» What the task requires:
Your answer must match, word for word, the lines from the one holding "Find the location" through the final line below, with pictures excluded.
---- Data extracts
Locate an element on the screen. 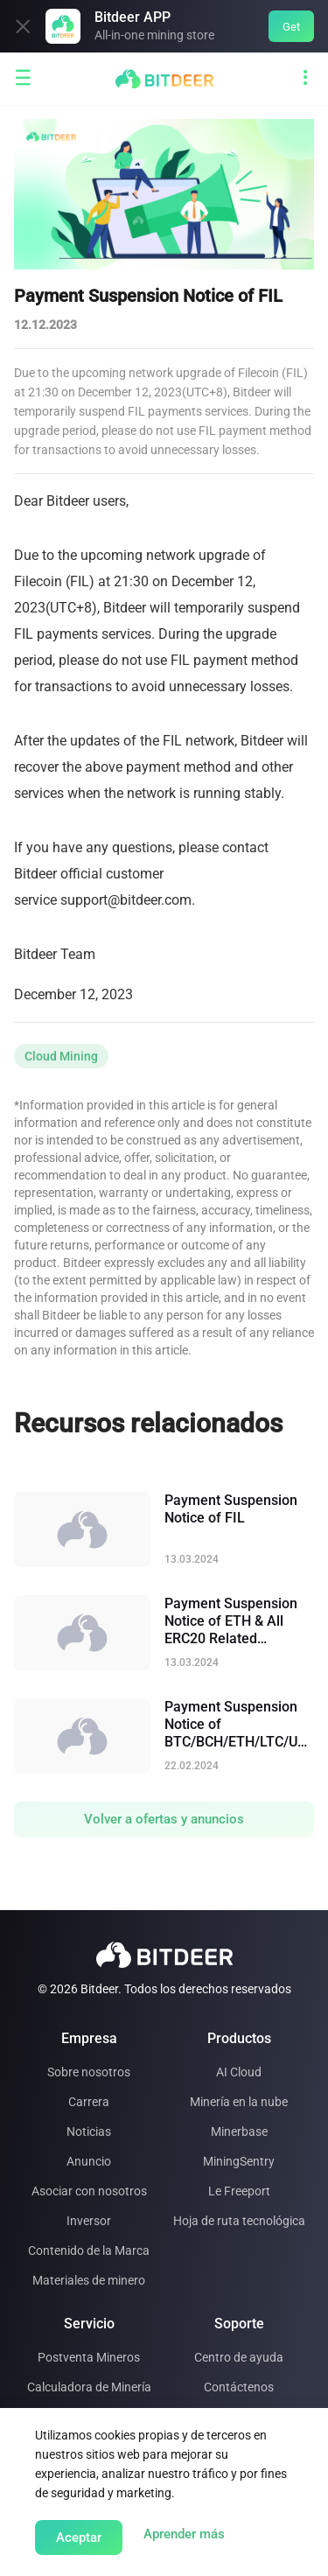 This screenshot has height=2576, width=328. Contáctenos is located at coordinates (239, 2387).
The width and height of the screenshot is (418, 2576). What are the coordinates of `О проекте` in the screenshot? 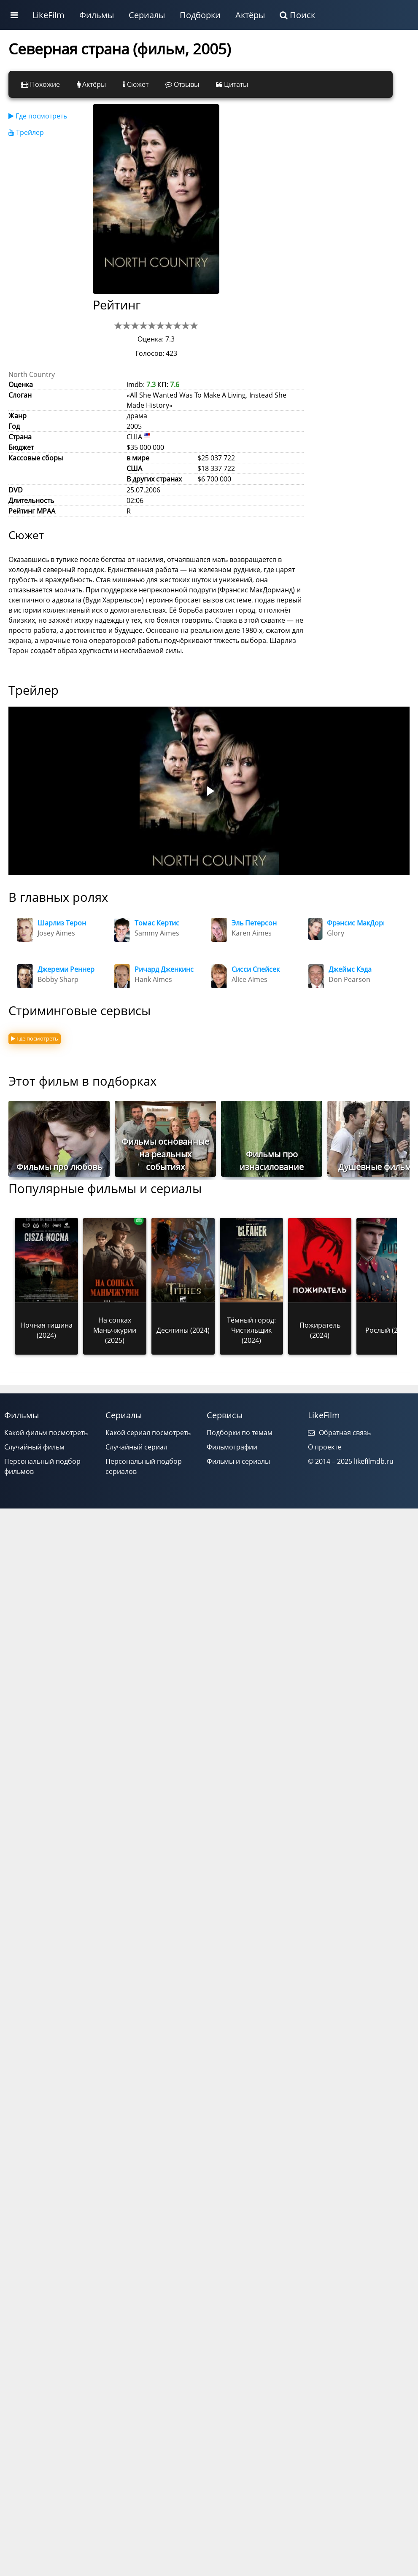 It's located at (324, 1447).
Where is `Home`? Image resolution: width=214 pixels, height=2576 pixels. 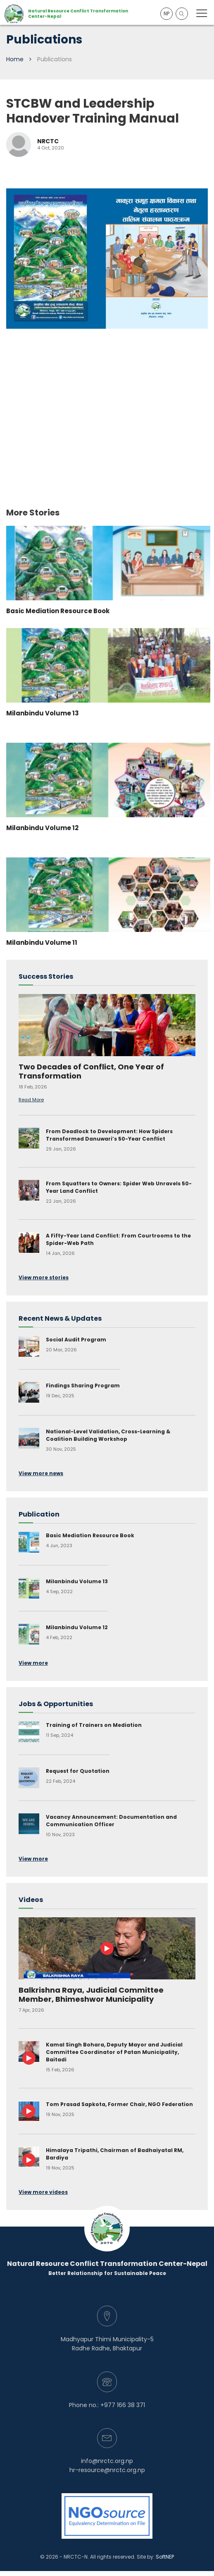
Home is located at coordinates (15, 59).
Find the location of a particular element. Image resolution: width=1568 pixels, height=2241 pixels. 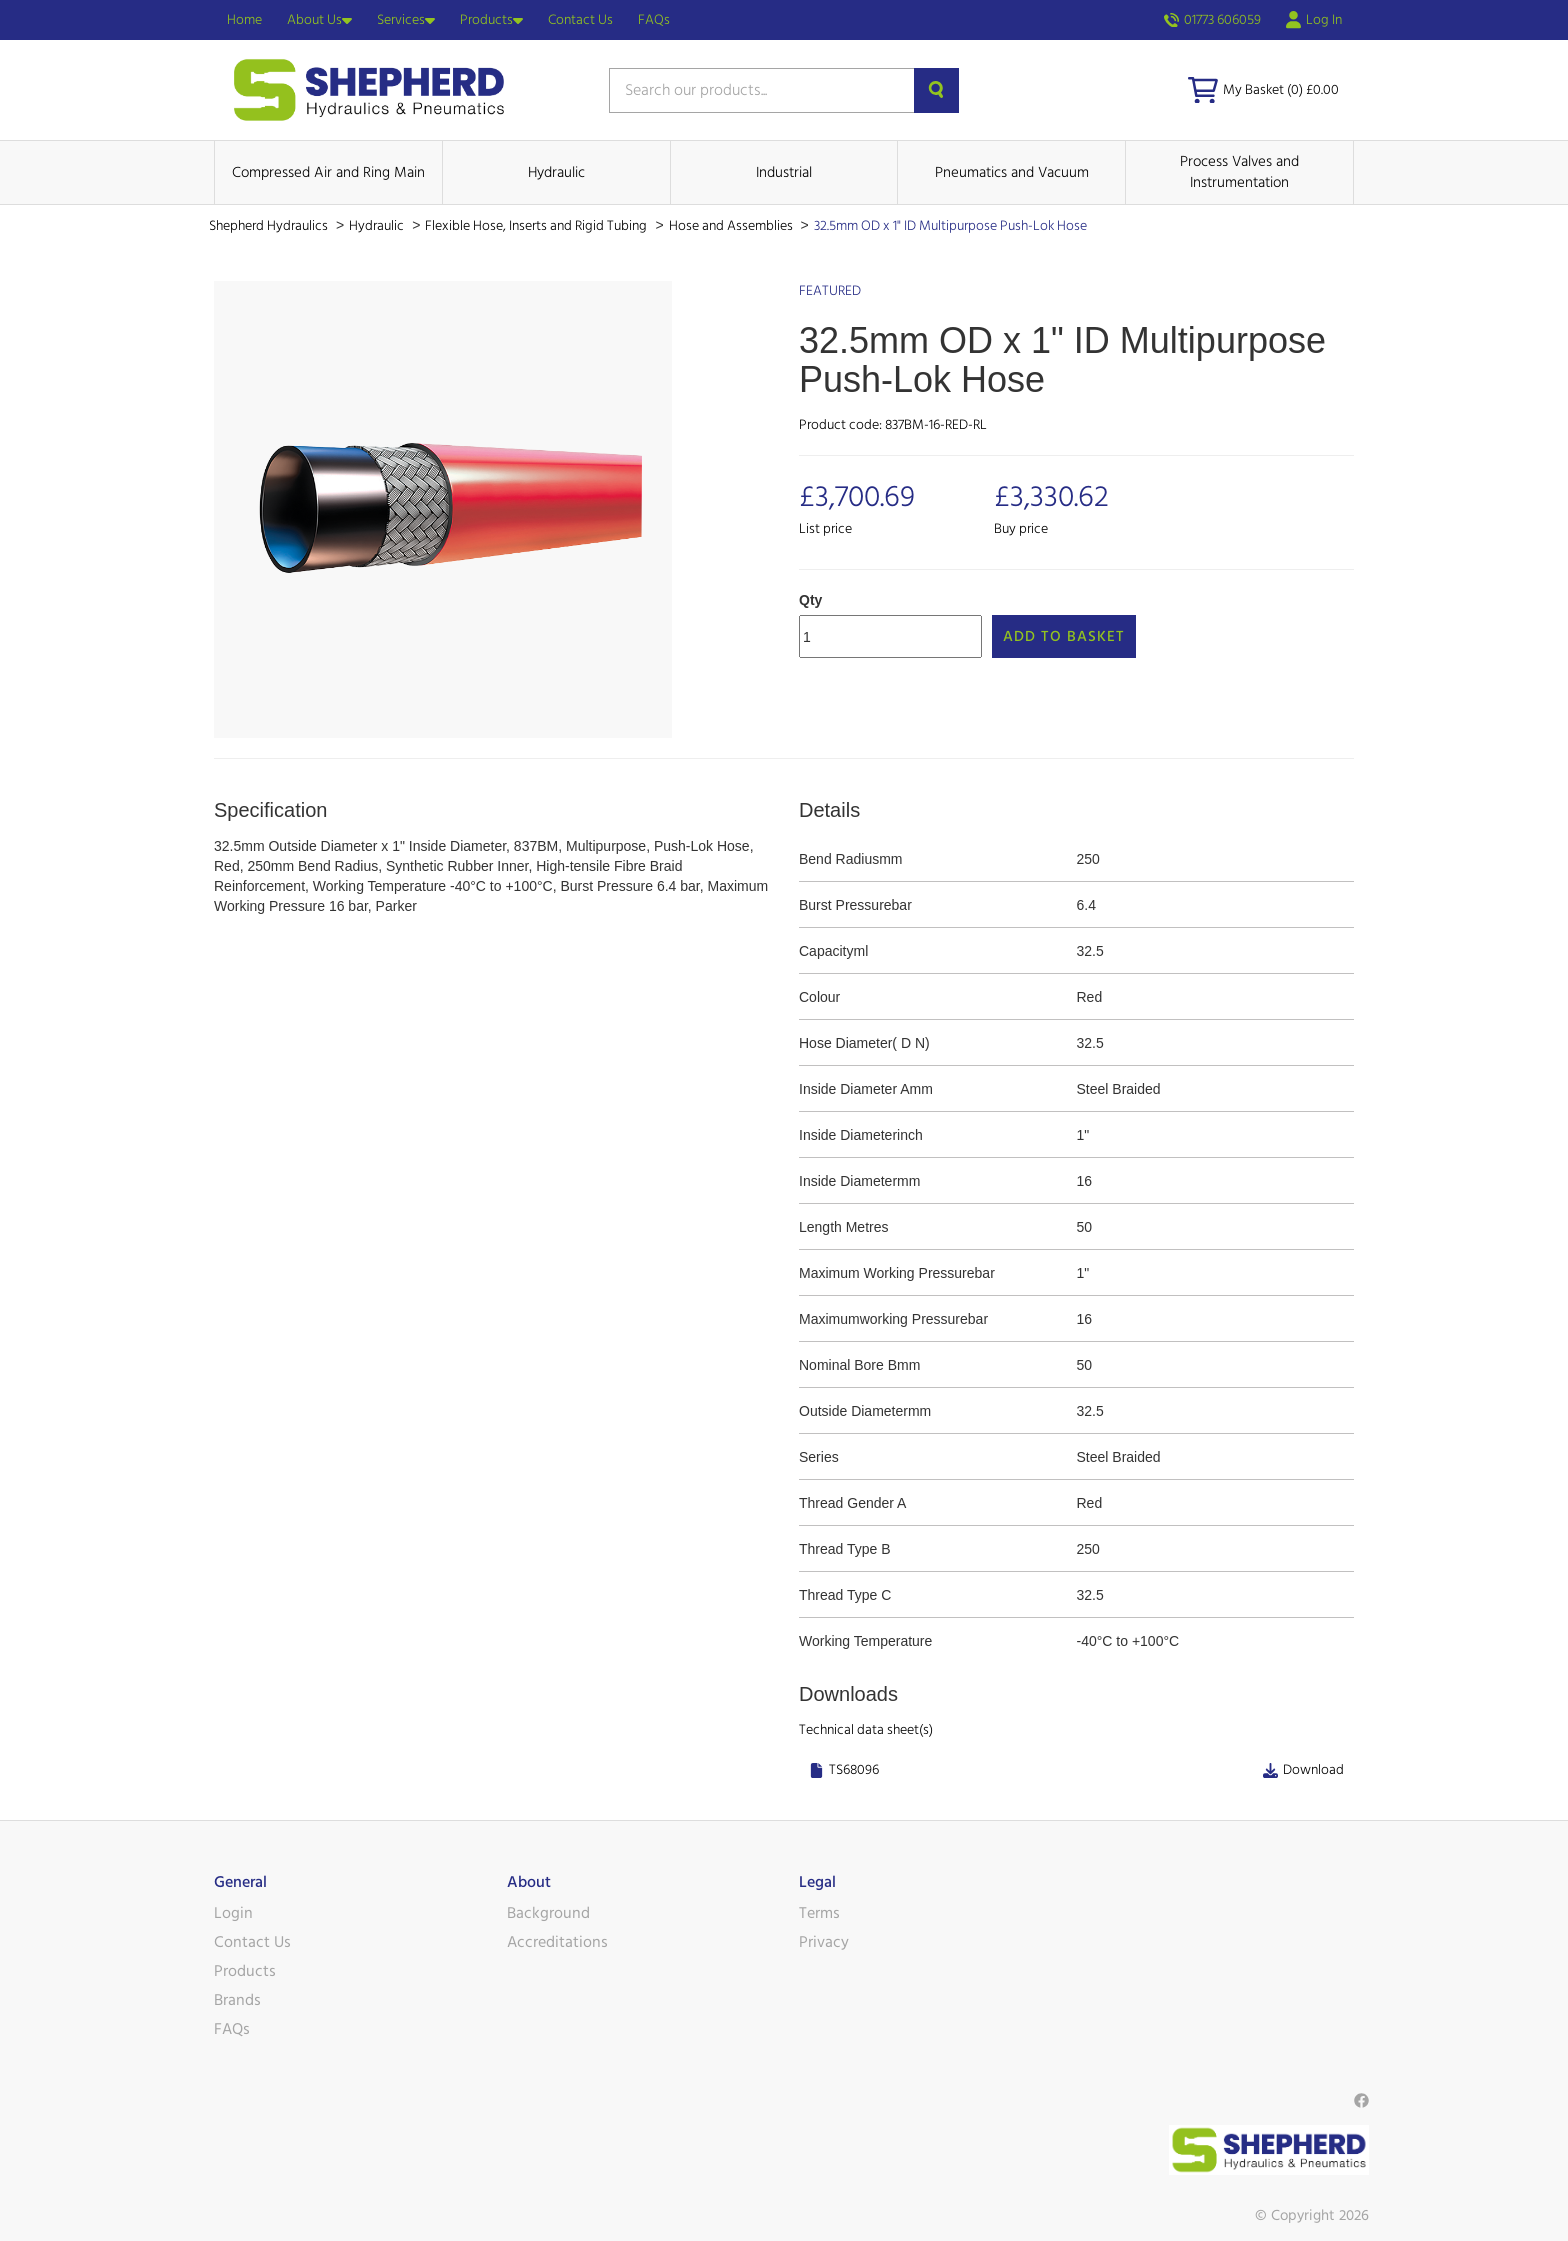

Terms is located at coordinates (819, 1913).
--------
» Result of this task:
Find the location of a particular element. Image resolution: width=1568 pixels, height=2241 pixels. 

Terms is located at coordinates (819, 1913).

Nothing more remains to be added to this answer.